Lee has been a vocal advocate for Hong Kong democracy – but not a supporter of independence – and was one of the remaining high-profile figures still willing and able to speak publicly despite his repeated arrests.

He told the Guardian earlier this year he expected to go to jail, saying it would be a “miracle” if none of the four cases against him resulted in a prison term.

“You can still fight on with your spirit, and physically we can’t be restrained by jail sentences,” he said in January.

In pleading guilty to the August 2019 rally charges, Lee said he and his co-accused had done nothing wrong but did not want to waste time with a second appeal on similar arguments to those running in the 18 August case. “History will absolve us,” he said.

Jimmy Lai

Lai, 72, is a millionaire media tycoon who made his money with the clothing company Giordano before founding the Apple Daily tabloid newspaper and the Next Digital media firm. He has been called “Asia’s Rupert Murdoch” – rich, powerful, and passionate about the news.

Lai is also facing multiple other criminal cases, and has been in jail since late last year remanded on national security charges including foreign collusion. If convicted of that charge, he could face sentences of three to 10 years in jail, or up to life if the offence is deemed “of a grave nature”. The charges relate to comments he made in interviews to foreign media and on social media, in opposition to the crackdown.

Jimmy Lai
Jimmy Lai is also facing multiple other criminal cases. Photograph: Jérôme Favre/EPA

Chinese state media has described Lai as a “genuine traitor” and a conspirator against Beijing, accusing him of inciting protests and inviting foreign meddling in Chinese affairs.

In advocating for Hong Kong he has been closely aligned with US political figures, including prominent republicans such as the former secretary of state Mike Pompeo and the former president Donald Trump.
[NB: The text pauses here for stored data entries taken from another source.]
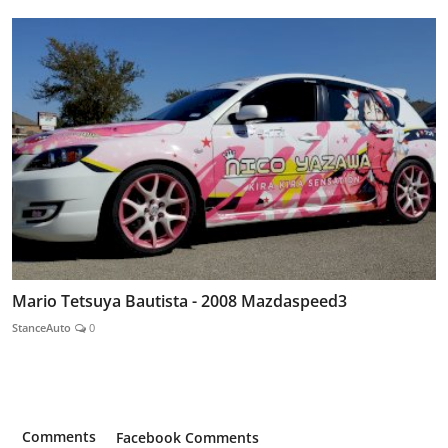
Mario Tetsuya Bautista - 2008 Mazdaspeed3
StanceAuto
0
Comments
Facebook Comments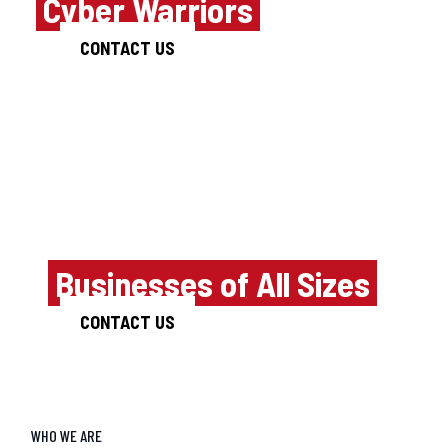
of
Cyber Warriors
CONTACT US
Innovative Cyber
security Products
for
Businesses of All Sizes
CONTACT US
WHO WE ARE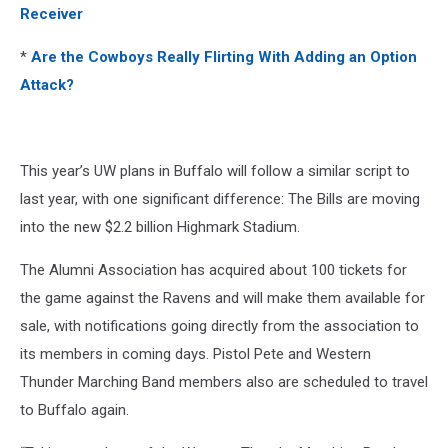
Receiver
*
Are the Cowboys Really Flirting With Adding an Option
Attack?
This year’s UW plans in Buffalo will follow a similar script to
last year, with one significant difference: The Bills are moving
into the new $2.2 billion Highmark Stadium.
The Alumni Association has acquired about 100 tickets for
the game against the Ravens and will make them available for
sale, with notifications going directly from the association to
its members in coming days. Pistol Pete and Western
Thunder Marching Band members also are scheduled to travel
to Buffalo again.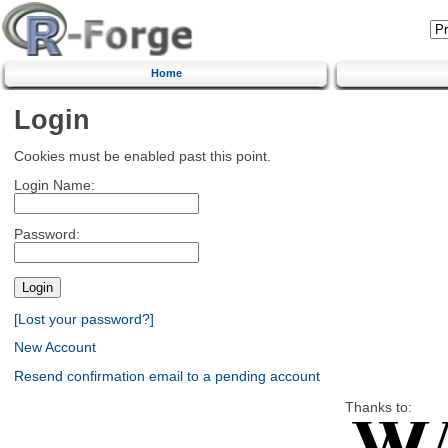
Home
Login
Cookies must be enabled past this point.
Login Name:
Password:
[Lost your password?]
New Account
Resend confirmation email to a pending account
Thanks to: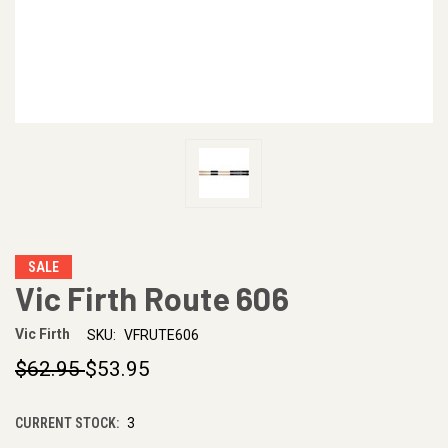
SALE
Vic Firth Route 606
Vic Firth
SKU:
VFRUTE606
$62.95
$53.95
CURRENT STOCK:
3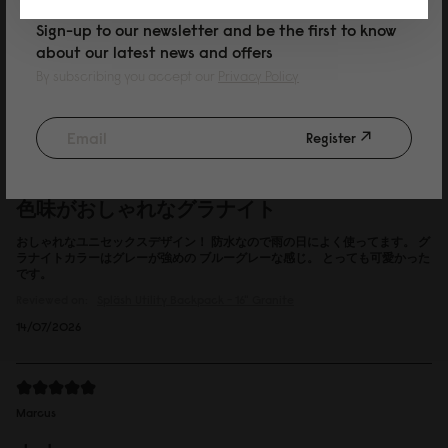
Sign-up to our newsletter and be the first to know
about our latest news and offers
Reviewed on:
Spläsh Utility Backpack - 16"
Black
By subscribing you accept our
Privacy Policy
15/07/2026
Register
P
色味がおしゃれなグラナイト
おしゃれなユニセックスデザイン！ 防水なので雨の日によく使ってます。 グ
ラナイトカラーはグレーが強めの ブルーグレーな感じ。 とっても可愛かった
です。
Reviewed on:
Spläsh Utility Backpack - 16"
Granite
14/07/2026
Marcus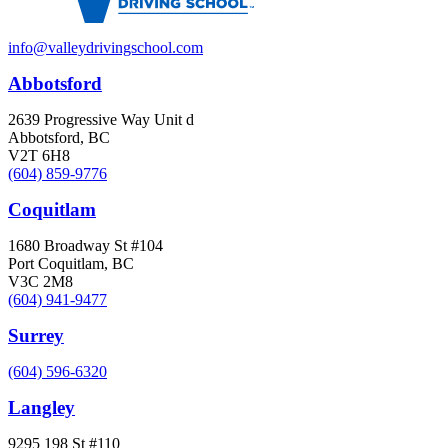
info@valleydrivingschool.com
Abbotsford
2639 Progressive Way Unit d
Abbotsford, BC
V2T 6H8
(604) 859-9776
Coquitlam
1680 Broadway St #104
Port Coquitlam, BC
V3C 2M8
(604) 941-9477
Surrey
(604) 596-6320
Langley
9295 198 St #110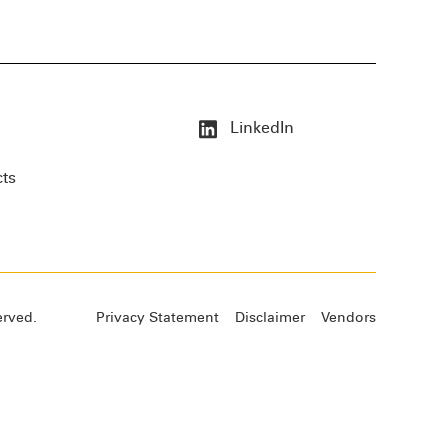
LinkedIn
cts
erved.
Privacy Statement
Disclaimer
Vendors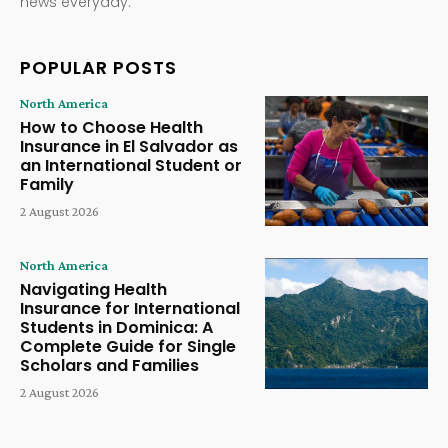
news everyday.
POPULAR POSTS
North America
How to Choose Health
Insurance in El Salvador as
an International Student or
Family
2 August 2026
North America
Navigating Health
Insurance for International
Students in Dominica: A
Complete Guide for Single
Scholars and Families
2 August 2026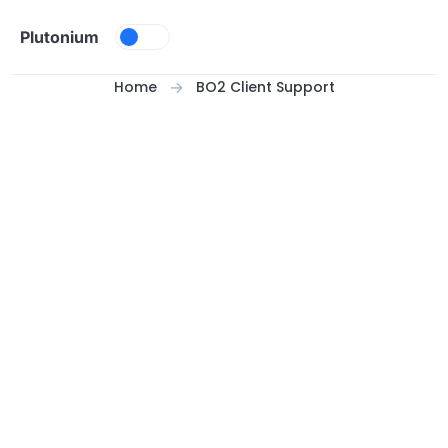
Skip to content
Plutonium
Home
BO2 Client Support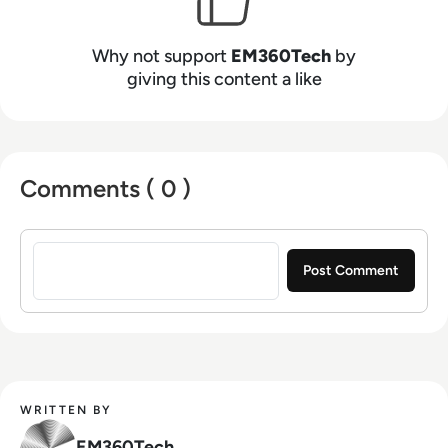
Why not support
EM360Tech
by
giving this content a like
Comments ( 0 )
Sign in to post a comment
WRITTEN BY
EM360Tech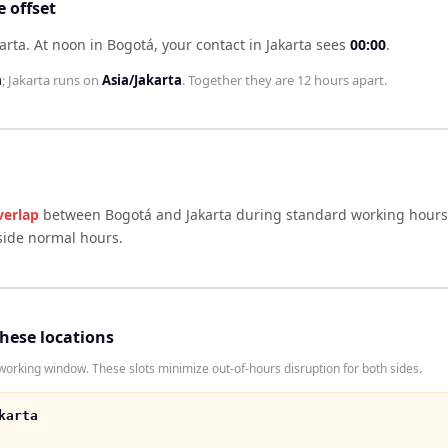
 offset
arta
.
At noon in
Bogotá
, your contact in
Jakarta
sees
00:00
.
a
;
Jakarta
runs on
Asia/Jakarta
. Together they are
12 hours
apart.
verlap
between
Bogotá
and
Jakarta
during standard working hours 
side normal hours.
these locations
orking window. These slots minimize out-of-hours disruption for both sides.
karta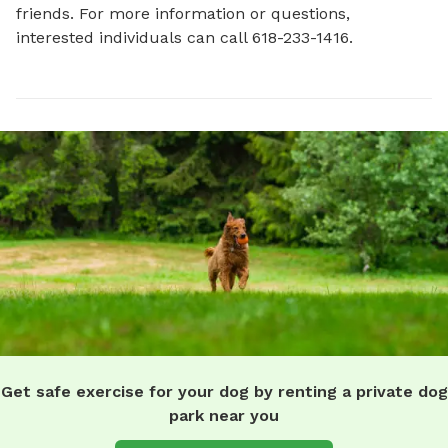
friends. For more information or questions, 
interested individuals can call 618-233-1416.
Get safe exercise for your dog by renting a private dog
park near you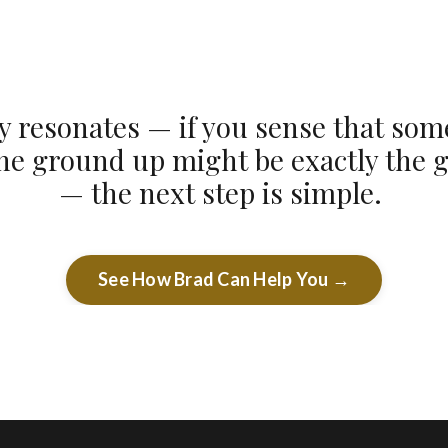
ory resonates — if you sense that so
the ground up might be exactly the 
— the next step is simple.
See How Brad Can Help You →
At the time of his arrest he expressed surprise it happened so quickly, thinking Beijing would want to keep the situation calm for business and foreign investors. “It only shows me that maybe the regime is in great disorder because they don’t coordinate,” he said.

This week he wrote a letter to his staff, urging them to “stand tall” but stay safe. “Freedom of speech is a dangerous job,” he wrote. “Please be careful not to take risks. Your own safety is very important.”